I'm making two Java applications one to collect data, another to use it. The one collecting will be importing a file from the other which will include data and images and will be decrypted.

I'm unsure what filetype to use. So far all of the data is in XML and works great but I need the images and was hoping not to have to rely on giving all the images in a folder with a path reference.

Ideas?

Was it helpful?

Solution

well, I think that the best way is to create your own format (.myformat or .data). This file will be in fact a Zip file that contains your XML file and images. There is no perfect example writen in java as far as I know. However, here are some examples :
Not in java

  • The best example is, as @Bolo said, the odt format. Indeed, OpenOffice writes the doc in an xml file, and the images too. All that is wrapped in an odt file.
  • The .exe file is an other example.

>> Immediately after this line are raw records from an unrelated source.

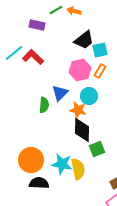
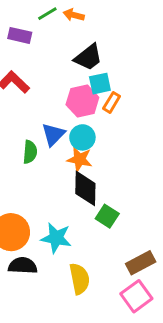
cyan square: (100, 50) -> (100, 84), moved
cyan circle: (89, 96) -> (82, 137), moved
green square: (97, 149) -> (107, 216), turned -35
yellow semicircle: (78, 169) -> (80, 279), moved

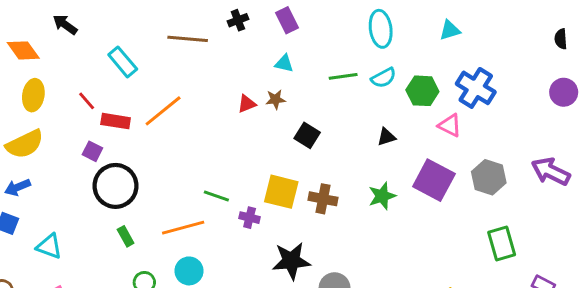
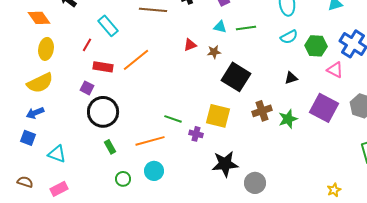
green line: (343, 76) -> (246, 28), moved
red line: (87, 101) -> (87, 45), moved, turned 72
red triangle: (247, 104) -> (190, 45), moved
black square: (307, 135) -> (236, 77), size x1.6
brown cross: (323, 199) -> (262, 111), moved, turned -30

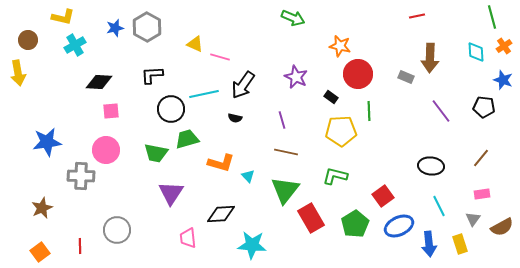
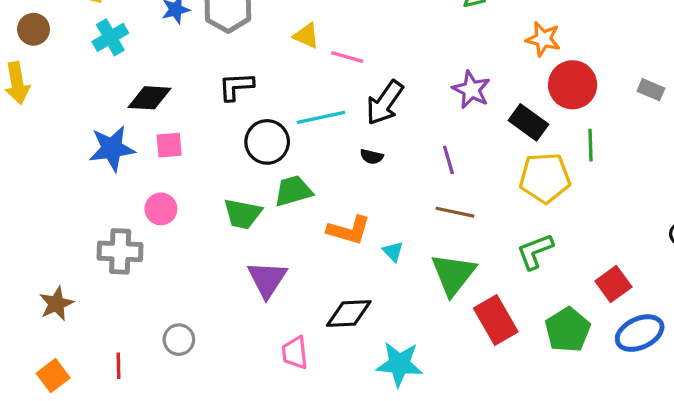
black rectangle: (331, 97) -> (528, 122), size x1.6
blue star: (47, 142) -> (112, 148), moved
pink circle: (106, 150) -> (161, 209), size x0.7
green L-shape: (335, 176) -> (535, 251), turned -35
gray circle: (117, 230) -> (179, 340), size x0.7

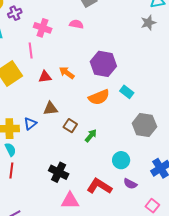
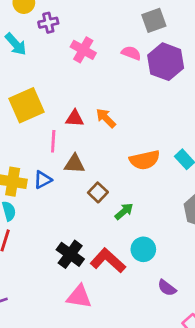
pink line: (31, 50) -> (53, 141), moved
purple hexagon: (103, 64) -> (166, 62), moved
cyan circle: (121, 160) -> (143, 249), moved
red L-shape: (99, 186) -> (108, 260), moved

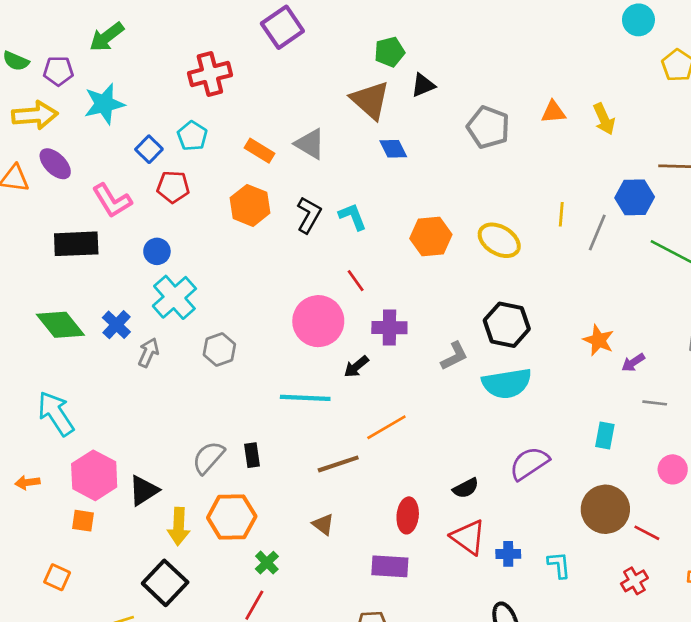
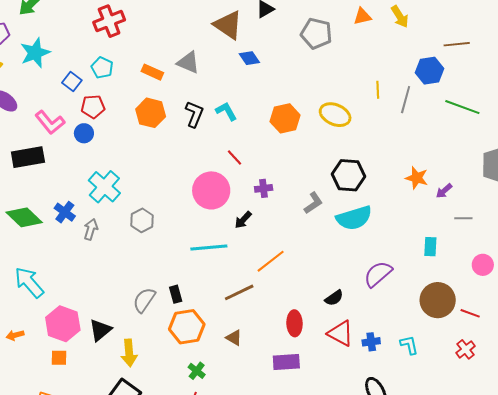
blue circle: (157, 251) -> (84, 133), moved
purple cross: (389, 328) -> (264, 188), size x0.7
orange hexagon: (232, 517) -> (187, 327), moved

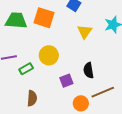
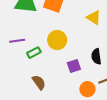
yellow triangle: (85, 32) -> (94, 18), turned -35
brown semicircle: (32, 98) -> (39, 82), turned -42

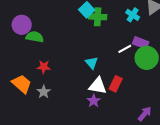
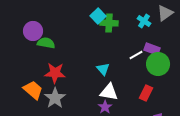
red star: (44, 67) -> (55, 73), size x1.5
red rectangle: (116, 84) -> (146, 93), moved
gray star: (44, 92) -> (55, 98), size x1.5

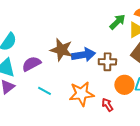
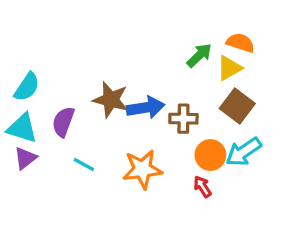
purple semicircle: (31, 64) -> (63, 122), turned -42
red arrow: (107, 105) -> (202, 187), moved

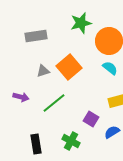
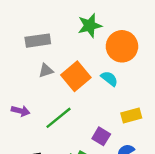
cyan semicircle: (110, 68) -> (109, 79), moved
gray triangle: (43, 71) -> (46, 71), moved

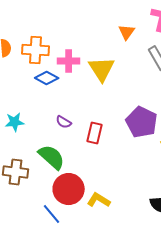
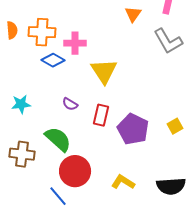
yellow triangle: (102, 69) -> (104, 71), moved
purple pentagon: (142, 122) -> (133, 129), moved
yellow L-shape: (99, 200) -> (123, 182), moved

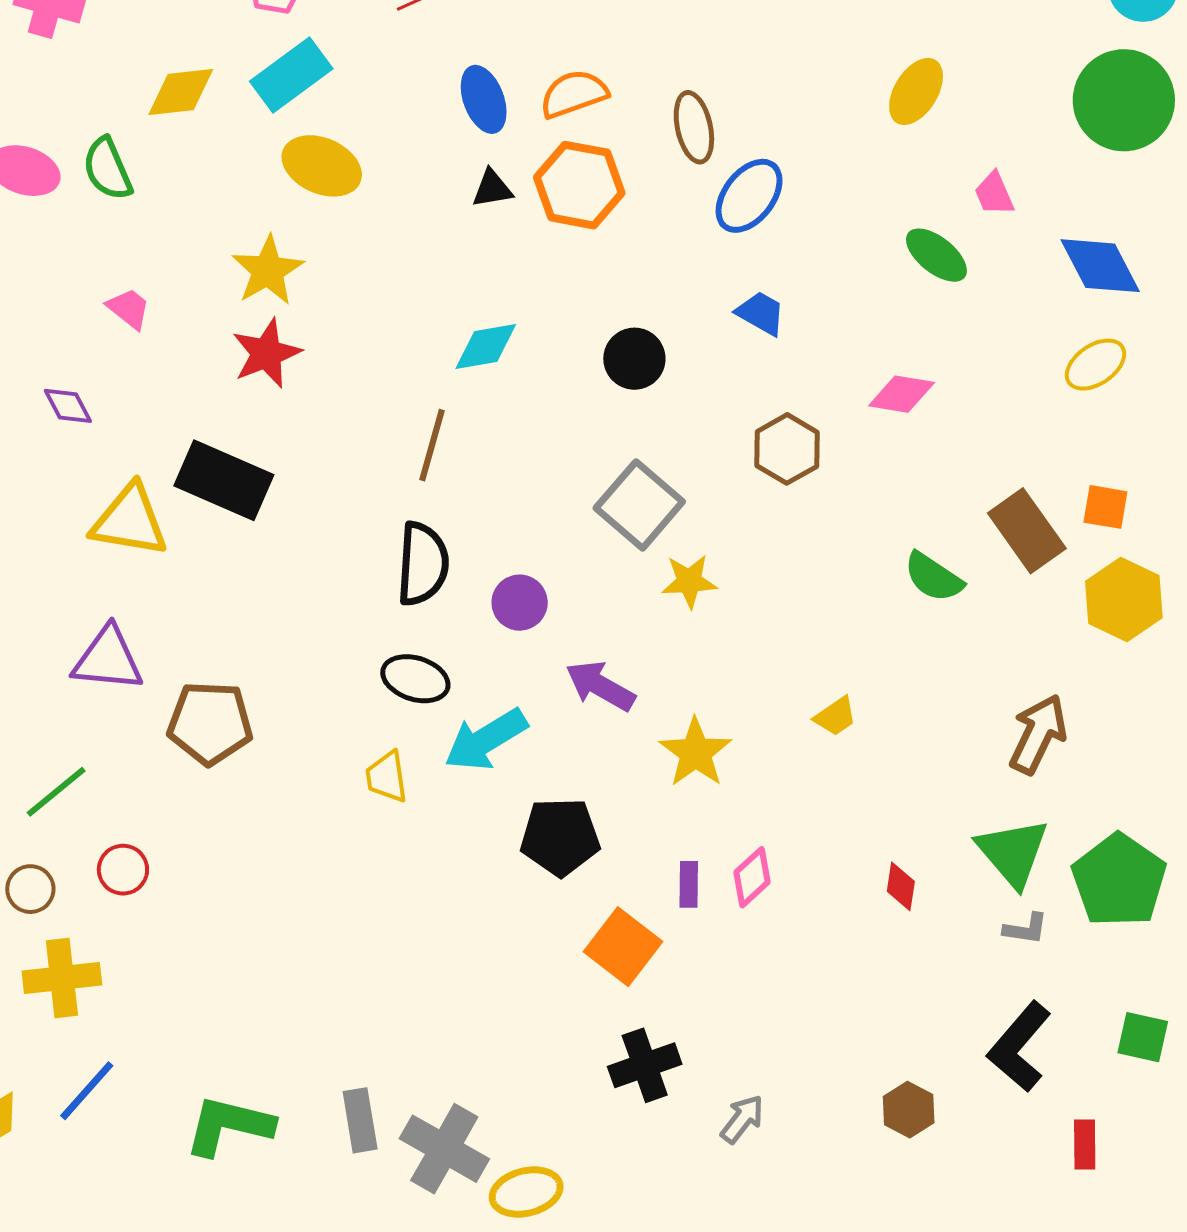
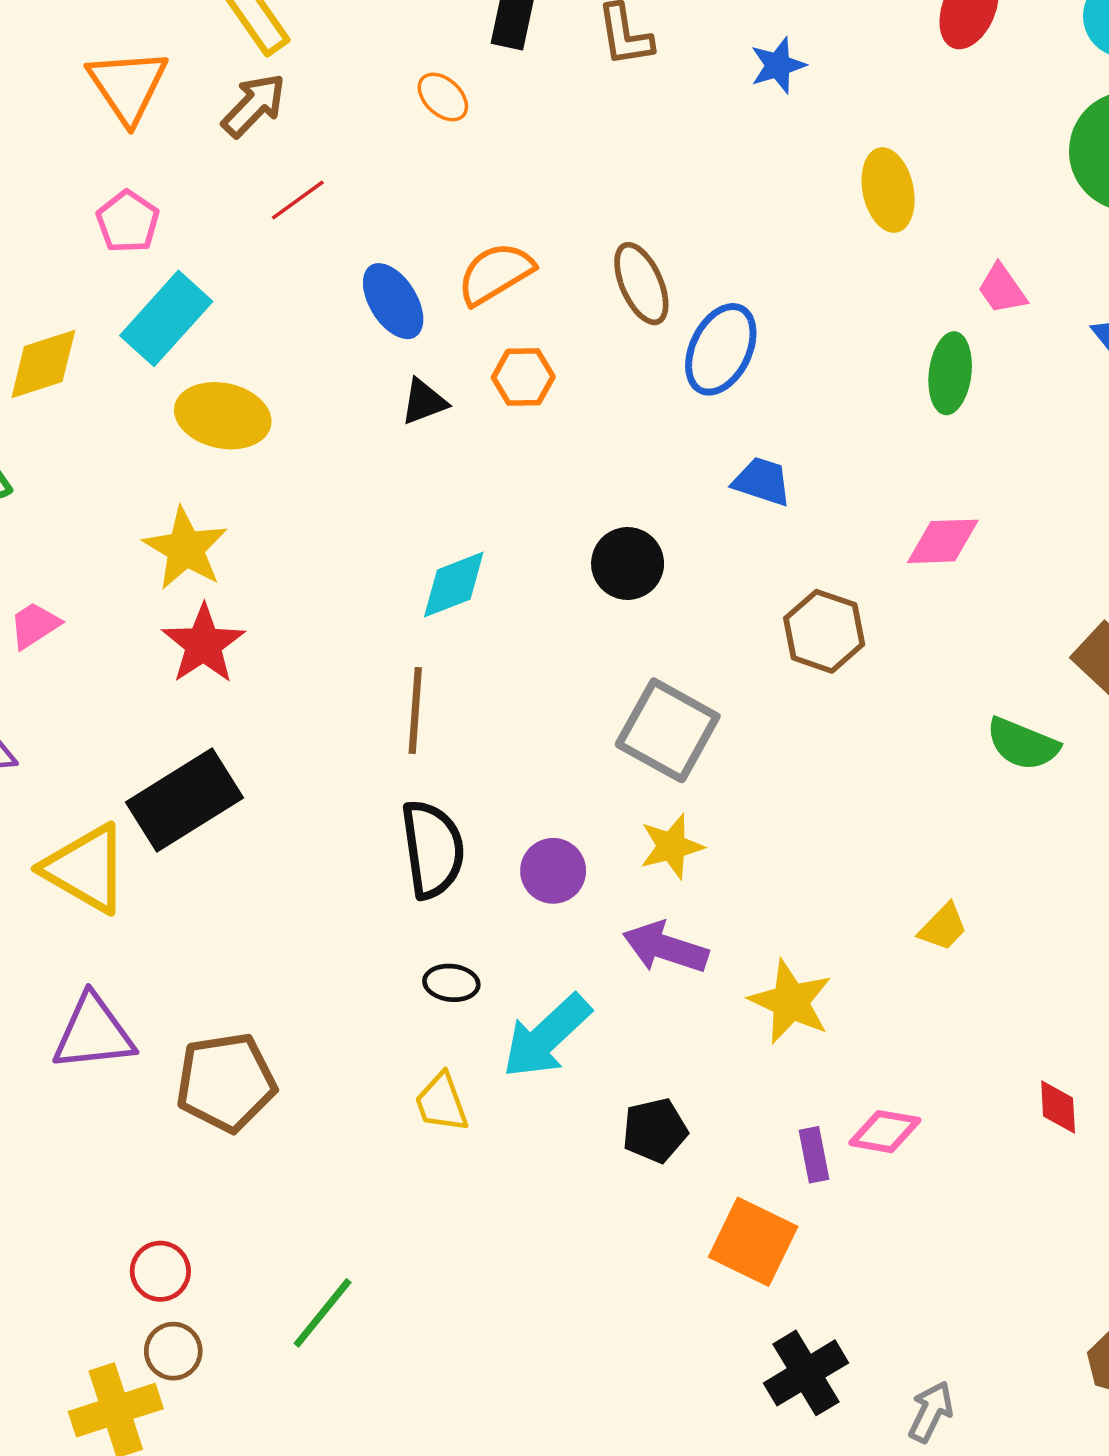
yellow ellipse: (916, 91) -> (888, 190), turned -32
orange hexagon: (579, 185) -> (523, 377), size x0.6
green ellipse: (936, 255) -> (950, 373), turned 70
pink trapezoid: (129, 309) -> (35, 625), turned -60
black rectangle: (224, 480) -> (184, 800), turned -44
yellow triangle: (130, 521) -> (86, 869), turned 32
yellow star: (689, 581) -> (671, 846), moved
black ellipse: (415, 679) -> (451, 983), size x0.7
green line: (56, 792) -> (323, 1313), moved
black pentagon: (560, 837) -> (655, 1130), size x0.7
pink diamond: (752, 877) -> (885, 1132), turned 64
brown circle: (30, 889) -> (173, 1351), moved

The C files and the resources are put in a single file. try to open it with 7-zip, you'll see.
  • The Skyrim plugins are .esp file that contain the dds, the scripts, the niffs (textures)...

In java

  • The minecraft texture packs are a zip file that contains a .mcmeta file (the infos) and the textures (.png)
  • Jar files are like exe.

OTHER TIPS

If both programs are in java you could also go with serialization, which is basically saving an object as a file (suffix will be .ser I think) and then being able to retrieve it. You should google it, even if it won't help right now it is quite good to know about it.

I'd suggest using JSON. Gson is a decent library.
You can embed images as byte arrays.

Save the serialized string in a file with a preferred extension, read it from the second application, de-serialize, and reconstruct images.